Aim of the exercise:
Please copy every line from the records below that contains the string "TikTok".

Supplied data:
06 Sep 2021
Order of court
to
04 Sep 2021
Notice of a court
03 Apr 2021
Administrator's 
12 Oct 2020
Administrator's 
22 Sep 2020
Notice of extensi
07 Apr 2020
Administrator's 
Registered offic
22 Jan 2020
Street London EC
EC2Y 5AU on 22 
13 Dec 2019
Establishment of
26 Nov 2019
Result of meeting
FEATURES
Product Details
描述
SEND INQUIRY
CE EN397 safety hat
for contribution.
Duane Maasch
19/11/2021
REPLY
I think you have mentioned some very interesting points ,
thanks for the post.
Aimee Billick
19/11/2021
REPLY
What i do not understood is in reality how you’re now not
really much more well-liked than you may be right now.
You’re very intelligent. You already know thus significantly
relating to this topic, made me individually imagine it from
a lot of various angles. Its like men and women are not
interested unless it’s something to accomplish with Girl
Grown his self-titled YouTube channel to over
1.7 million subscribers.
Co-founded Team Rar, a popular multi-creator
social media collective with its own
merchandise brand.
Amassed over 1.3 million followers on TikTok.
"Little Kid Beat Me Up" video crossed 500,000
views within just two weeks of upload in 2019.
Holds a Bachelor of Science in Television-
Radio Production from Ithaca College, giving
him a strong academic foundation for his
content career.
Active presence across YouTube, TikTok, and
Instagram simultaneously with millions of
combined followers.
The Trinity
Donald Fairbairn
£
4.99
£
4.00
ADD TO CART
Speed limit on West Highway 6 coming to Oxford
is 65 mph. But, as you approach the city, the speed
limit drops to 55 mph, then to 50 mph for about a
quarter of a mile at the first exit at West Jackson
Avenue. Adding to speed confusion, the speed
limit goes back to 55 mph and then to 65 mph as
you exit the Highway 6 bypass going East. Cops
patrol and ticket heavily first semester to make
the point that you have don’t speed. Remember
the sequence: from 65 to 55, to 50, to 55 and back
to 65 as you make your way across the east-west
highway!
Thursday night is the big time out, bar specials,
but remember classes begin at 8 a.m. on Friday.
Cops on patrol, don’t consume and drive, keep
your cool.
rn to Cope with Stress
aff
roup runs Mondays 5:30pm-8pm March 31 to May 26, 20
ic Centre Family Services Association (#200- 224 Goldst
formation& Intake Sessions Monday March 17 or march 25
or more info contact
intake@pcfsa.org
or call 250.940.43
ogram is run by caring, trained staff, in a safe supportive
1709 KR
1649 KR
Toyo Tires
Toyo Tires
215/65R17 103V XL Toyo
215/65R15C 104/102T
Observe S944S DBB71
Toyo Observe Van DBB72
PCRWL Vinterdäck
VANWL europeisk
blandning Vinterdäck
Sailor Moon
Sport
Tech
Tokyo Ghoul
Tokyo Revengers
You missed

Task output:
Amassed over 1.3 million followers on TikTok.
Active presence across YouTube, TikTok, and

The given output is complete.